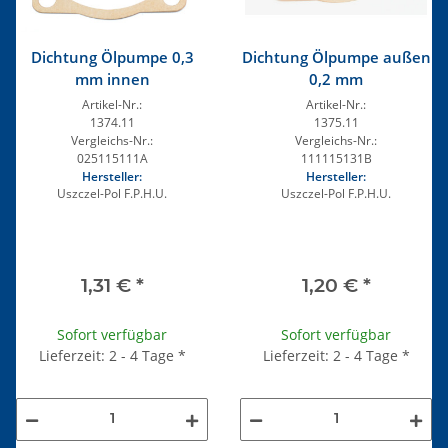
Dichtung Ölpumpe 0,3
Dichtung Ölpumpe außen
mm innen
0,2 mm
Artikel-Nr.:
Artikel-Nr.:
1374.11
1375.11
Vergleichs-Nr.:
Vergleichs-Nr.:
025115111A
111115131B
Hersteller:
Hersteller:
Uszczel-Pol F.P.H.U.
Uszczel-Pol F.P.H.U.
1,31 €
*
1,20 €
*
Sofort verfügbar
Sofort verfügbar
Lieferzeit: 2 - 4 Tage
*
Lieferzeit: 2 - 4 Tage
*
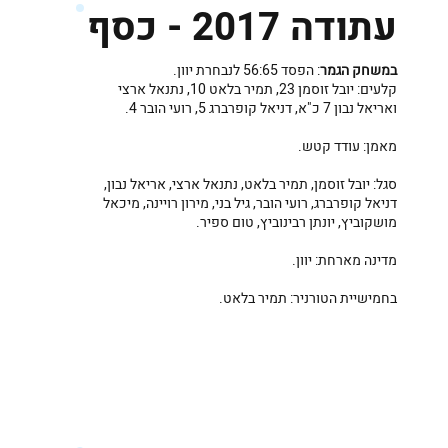
עתודה 2017 - כסף
במשחק הגמר
: הפסד 56:65 לנבחרת יוון.
קלעים: יובל זוסמן 23, תמיר בלאט 10, נתנאל ארצי
ואריאל נבון 7 כ"א, דניאל קופרברג 5, רועי הובר 4.
מאמן: עודד קטש.
סגל: יובל זוסמן, תמיר בלאט, נתנאל ארצי, אריאל נבון,
דניאל קופרברג, רועי הובר, גיל בני, מירון רויינה, מיכאל
מושקוביץ, יונתן רבינוביץ, טום ספיר.
מדינה מארחת: יוון.
בחמישיית הטורניר: תמיר בלאט.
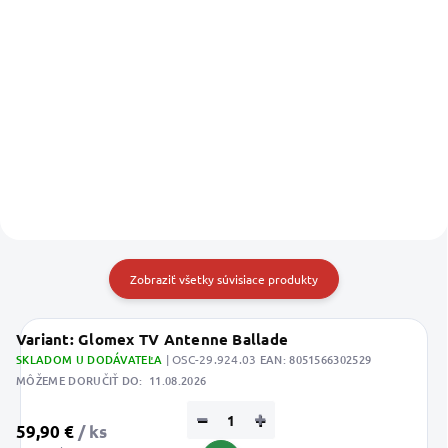
Detail
Do košíka
Zobraziť všetky súvisiace produkty
Variant: Glomex TV Antenne Ballade
SKLADOM U DODÁVATEĽA
| OSC-29.924.03
EAN:
8051566302529
MÔŽEME DORUČIŤ DO:
11.08.2026
−
+
59,90 €
/ ks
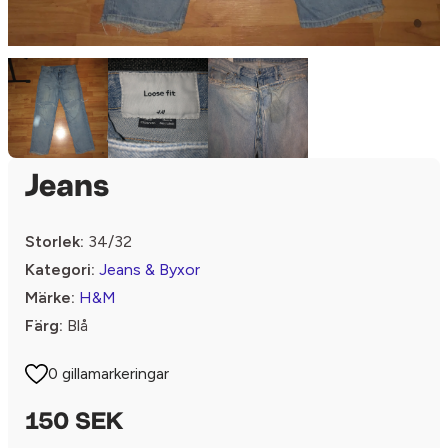
Jeans
Storlek:
34/32
Kategori:
Jeans & Byxor
Märke:
H&M
Färg:
Blå
0 gillamarkeringar
150 SEK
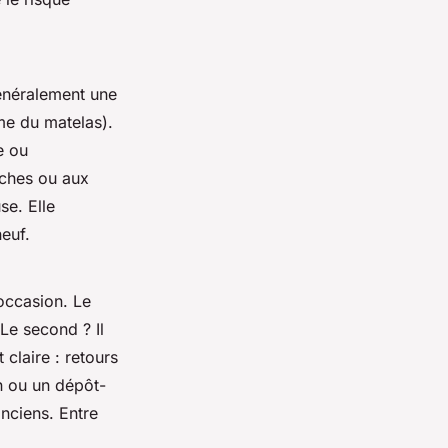
généralement une
âme du matelas).
e ou
aches ou aux
se. Elle
euf.
’occasion. Le
 Le second ? Il
 claire : retours
on ou un dépôt-
anciens. Entre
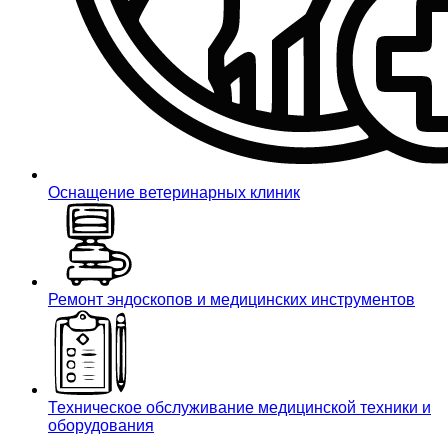
Оснащение ветеринарных клиник
Ремонт эндоскопов и медицинских инструментов
Техническое обслуживание медицинской техники и
оборудования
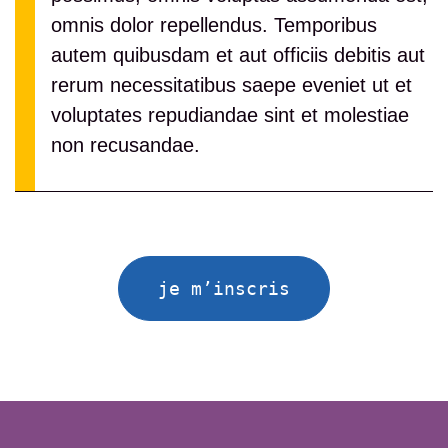
omnis dolor repellendus. Temporibus
autem quibusdam et aut officiis debitis aut
rerum necessitatibus saepe eveniet ut et
voluptates repudiandae sint et molestiae
non recusandae.
je m’inscris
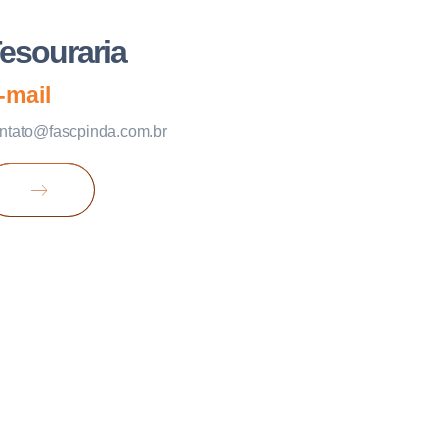
esouraria
-mail
ntato@fascpinda.com.br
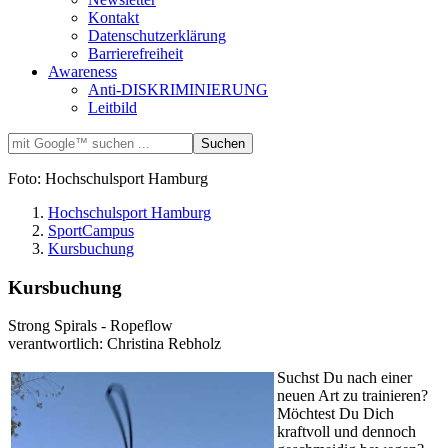
Kontakt
Datenschutzerklärung
Barrierefreiheit
Awareness
Anti-DISKRIMINIERUNG
Leitbild
Foto: Hochschulsport Hamburg
Hochschulsport Hamburg
SportCampus
Kursbuchung
Kursbuchung
Strong Spirals - Ropeflow
verantwortlich: Christina Rebholz
Suchst Du nach einer
neuen Art zu trainieren?
Möchtest Du Dich
kraftvoll und dennoch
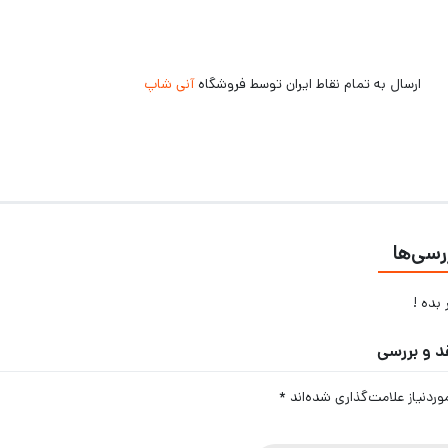
ارسال به تمام نقاط ایران توسط فروشگاه
آنی شاپ
رسی‌ها
بده !
د و بررسی
دنیاز علامت‌گذاری شده‌اند
*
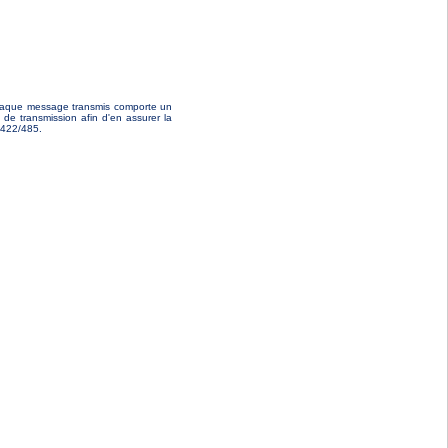
Chaque message transmis comporte un
 de transmission afin d'en assurer la
S-422/485.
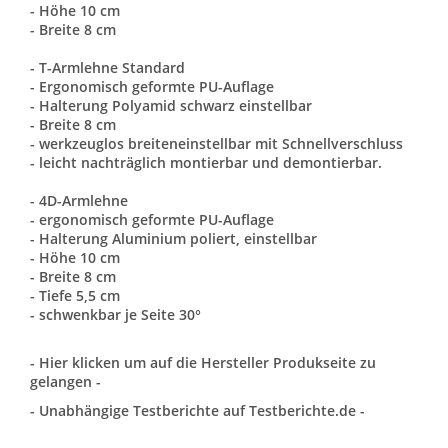
- Höhe 10 cm
- Breite 8 cm
- T-Armlehne Standard
- Ergonomisch geformte PU-Auflage
- Halterung Polyamid schwarz einstellbar
- Breite 8 cm
- werkzeuglos breiteneinstellbar mit Schnellverschluss
- leicht nachträglich montierbar und demontierbar.
- 4D-Armlehne
- ergonomisch geformte PU-Auflage
- Halterung Aluminium poliert, einstellbar
- Höhe 10 cm
- Breite 8 cm
- Tiefe 5,5 cm
- schwenkbar je Seite 30°
- Hier klicken um auf die Hersteller Produkseite zu
gelangen -
- Unabhängige Testberichte auf Testberichte.de -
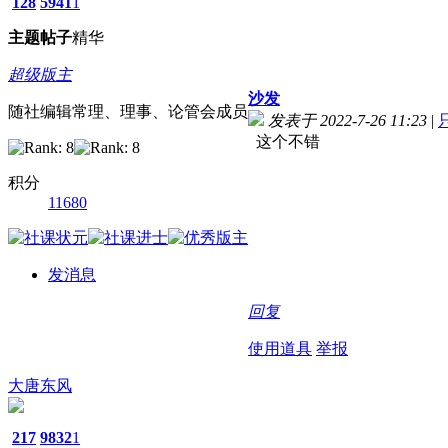
128
5941
1
主题
帖子
精华
超级版主
沙发
随社编辑常理、理事、论管会成员
发表于 2022-7-26 11:23
|
这个不错
积分
11680
发消息
回复
使用道具
举报
大唐东风
217
9832
1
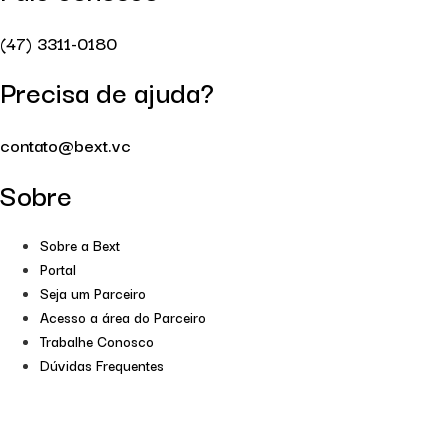
(47) 3311-0180
Precisa de ajuda?
contato@bext.vc
Sobre
Sobre a Bext
Portal
Seja um Parceiro
Acesso a área do Parceiro
Trabalhe Conosco
Dúvidas Frequentes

□ □ □ □ □ □ □

PROBLEM REQUIREMENTS »
Search the records line by line for the word "תמיר" and copy every line where it appears.

SOLUTION TO THIS TASK »
קלעים: יובל זוסמן 23, תמיר בלאט 10, נתנאל ארצי
סגל: יובל זוסמן, תמיר בלאט, נתנאל ארצי, אריאל נבון,
בחמישיית הטורניר: תמיר בלאט.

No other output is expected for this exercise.